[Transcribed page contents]

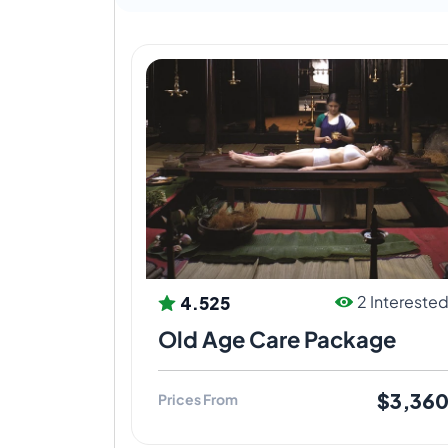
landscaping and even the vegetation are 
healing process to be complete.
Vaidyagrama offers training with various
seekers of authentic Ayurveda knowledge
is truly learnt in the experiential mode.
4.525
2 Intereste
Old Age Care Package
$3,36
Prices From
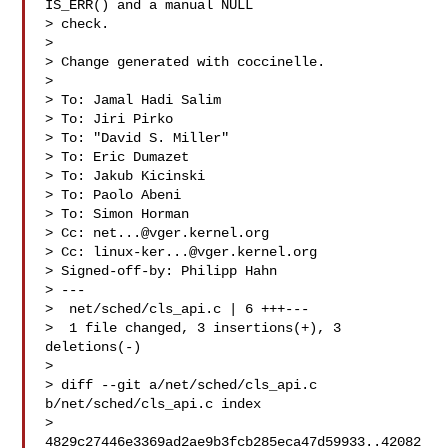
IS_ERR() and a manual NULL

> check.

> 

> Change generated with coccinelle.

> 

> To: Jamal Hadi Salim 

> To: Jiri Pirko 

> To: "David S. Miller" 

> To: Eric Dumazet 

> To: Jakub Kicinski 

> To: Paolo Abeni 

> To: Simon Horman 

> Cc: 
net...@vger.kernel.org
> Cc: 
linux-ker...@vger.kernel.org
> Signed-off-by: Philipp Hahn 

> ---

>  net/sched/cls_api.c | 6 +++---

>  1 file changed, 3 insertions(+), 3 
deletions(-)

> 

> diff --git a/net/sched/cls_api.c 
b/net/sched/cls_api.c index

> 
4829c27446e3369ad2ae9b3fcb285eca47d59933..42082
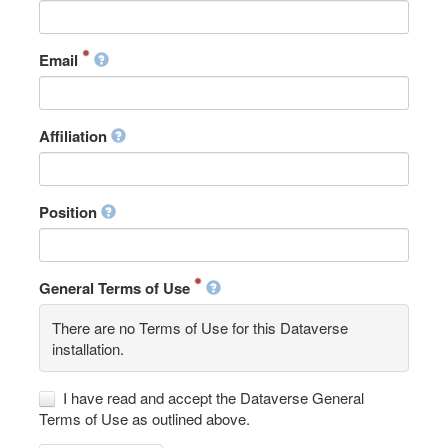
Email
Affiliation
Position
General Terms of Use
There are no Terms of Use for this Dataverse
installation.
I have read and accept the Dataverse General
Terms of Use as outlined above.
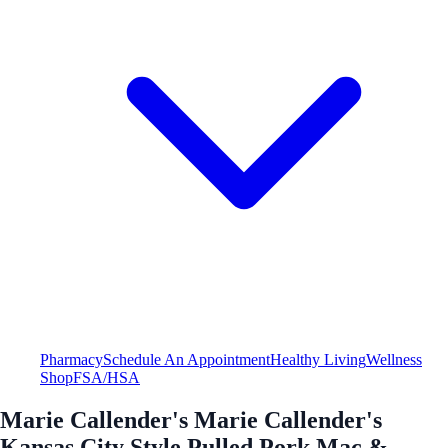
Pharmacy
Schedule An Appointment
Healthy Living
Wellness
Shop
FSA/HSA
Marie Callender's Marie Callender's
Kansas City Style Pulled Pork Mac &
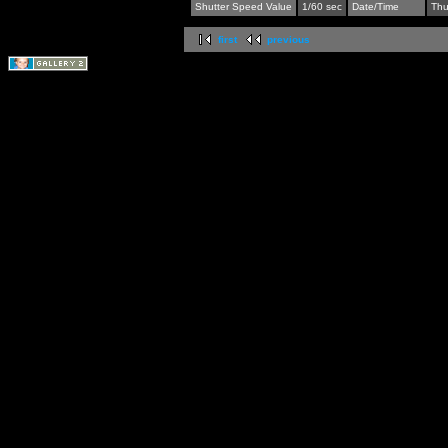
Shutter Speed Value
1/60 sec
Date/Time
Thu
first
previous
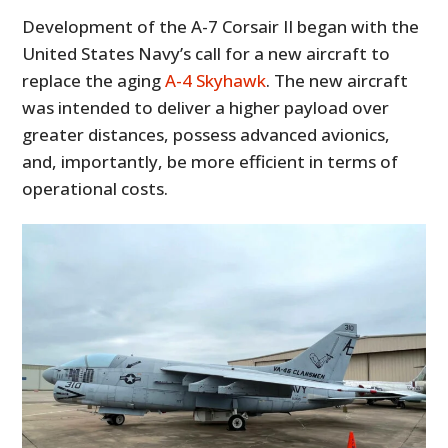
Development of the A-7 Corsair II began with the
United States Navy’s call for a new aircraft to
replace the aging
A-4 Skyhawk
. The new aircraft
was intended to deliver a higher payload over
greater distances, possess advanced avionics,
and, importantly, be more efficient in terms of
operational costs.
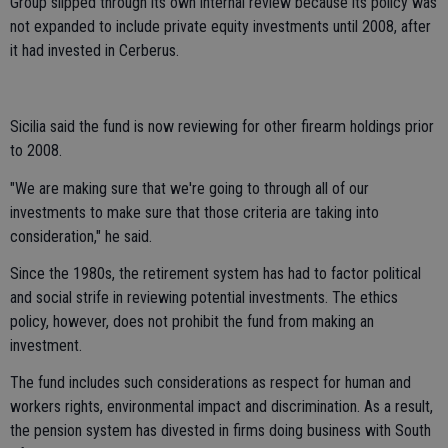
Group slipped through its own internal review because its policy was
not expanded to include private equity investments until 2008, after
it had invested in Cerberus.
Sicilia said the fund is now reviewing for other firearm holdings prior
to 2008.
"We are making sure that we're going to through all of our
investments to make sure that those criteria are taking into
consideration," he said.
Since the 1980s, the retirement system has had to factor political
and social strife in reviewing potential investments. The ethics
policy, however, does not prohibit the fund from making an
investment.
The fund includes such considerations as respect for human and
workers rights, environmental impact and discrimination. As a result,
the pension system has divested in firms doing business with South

---

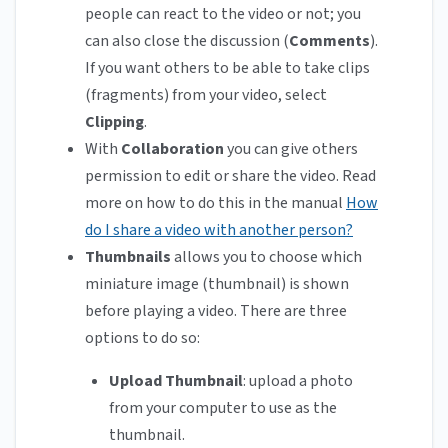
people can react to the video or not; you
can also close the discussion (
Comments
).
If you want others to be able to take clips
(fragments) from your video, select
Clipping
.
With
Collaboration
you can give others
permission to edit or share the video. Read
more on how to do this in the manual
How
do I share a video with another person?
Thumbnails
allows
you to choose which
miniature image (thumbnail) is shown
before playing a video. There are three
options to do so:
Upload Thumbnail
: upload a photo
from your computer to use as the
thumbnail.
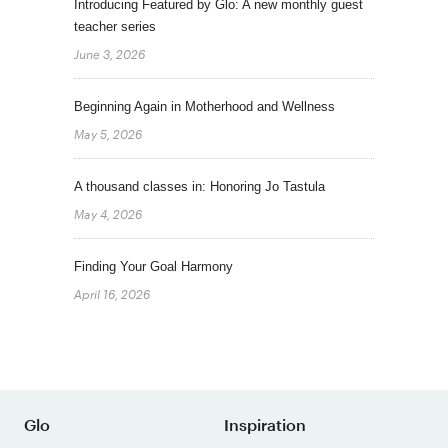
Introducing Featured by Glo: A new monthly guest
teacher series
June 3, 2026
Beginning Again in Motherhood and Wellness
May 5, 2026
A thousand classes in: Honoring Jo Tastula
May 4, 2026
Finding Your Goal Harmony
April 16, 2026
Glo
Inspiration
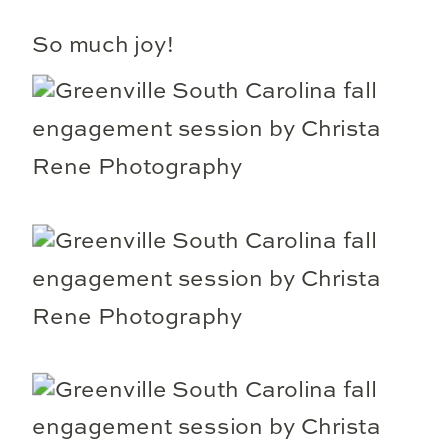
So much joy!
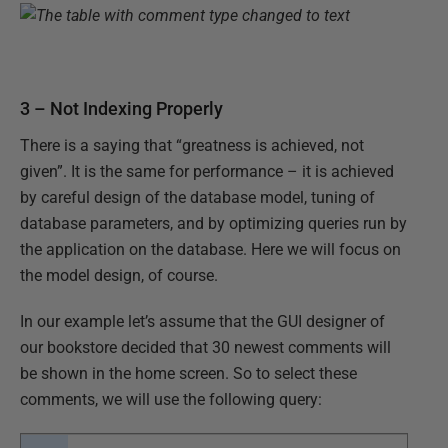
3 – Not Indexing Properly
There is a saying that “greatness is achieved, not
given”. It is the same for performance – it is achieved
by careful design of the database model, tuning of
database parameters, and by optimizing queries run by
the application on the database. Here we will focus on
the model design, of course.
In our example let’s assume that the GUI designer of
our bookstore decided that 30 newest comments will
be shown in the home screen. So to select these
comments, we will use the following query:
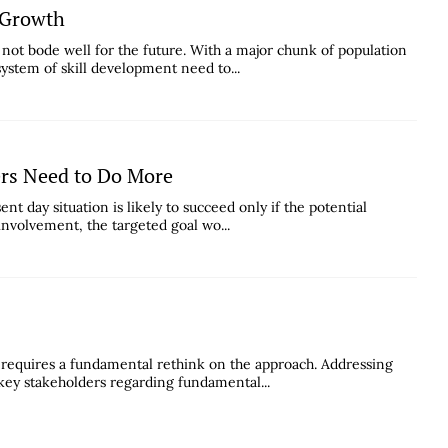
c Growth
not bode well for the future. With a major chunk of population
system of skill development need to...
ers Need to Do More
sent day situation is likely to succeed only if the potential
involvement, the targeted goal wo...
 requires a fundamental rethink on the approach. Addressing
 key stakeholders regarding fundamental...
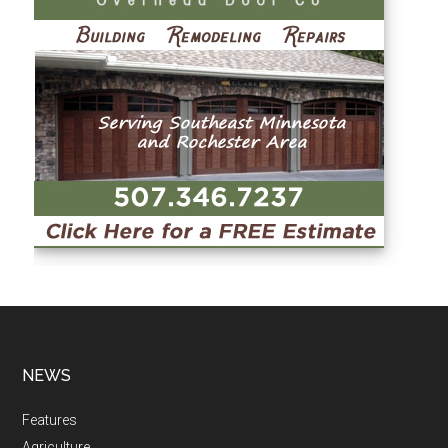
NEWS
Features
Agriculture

---

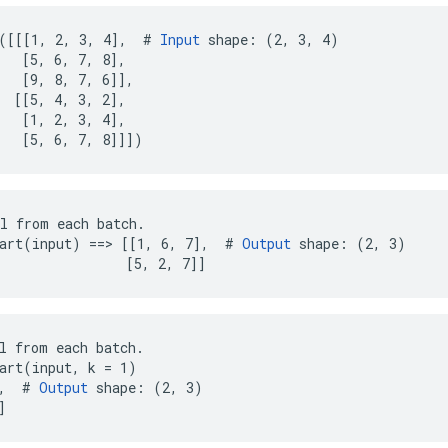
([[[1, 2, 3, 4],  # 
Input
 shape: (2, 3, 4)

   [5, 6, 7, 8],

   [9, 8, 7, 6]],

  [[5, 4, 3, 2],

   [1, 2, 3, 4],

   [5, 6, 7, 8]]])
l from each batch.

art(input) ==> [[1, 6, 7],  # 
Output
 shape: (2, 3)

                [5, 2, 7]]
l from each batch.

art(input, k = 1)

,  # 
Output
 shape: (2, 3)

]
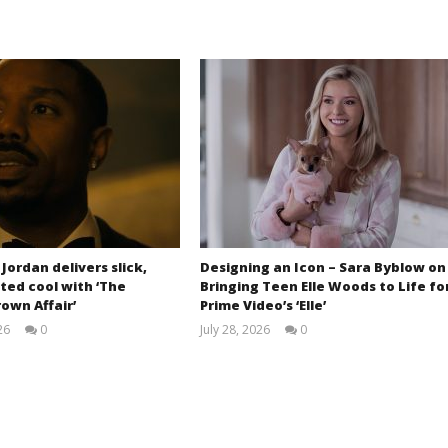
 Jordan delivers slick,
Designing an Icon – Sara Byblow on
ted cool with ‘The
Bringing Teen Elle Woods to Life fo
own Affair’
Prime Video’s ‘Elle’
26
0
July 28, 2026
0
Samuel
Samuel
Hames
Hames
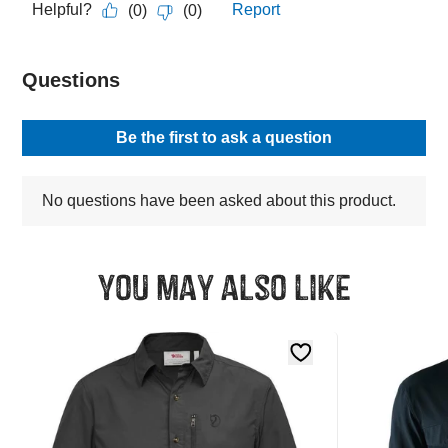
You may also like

What is being asked: Using the data above, retype exactly and only the lines from the one containing "In our example" up to and including the one containing "involvement, the targeted goal wo...", with no pictures carried over.

Task response:
In our example let’s assume that the GUI designer of
our bookstore decided that 30 newest comments will
be shown in the home screen. So to select these
comments, we will use the following query:
c Growth
not bode well for the future. With a major chunk of population
system of skill development need to...
ers Need to Do More
sent day situation is likely to succeed only if the potential
involvement, the targeted goal wo...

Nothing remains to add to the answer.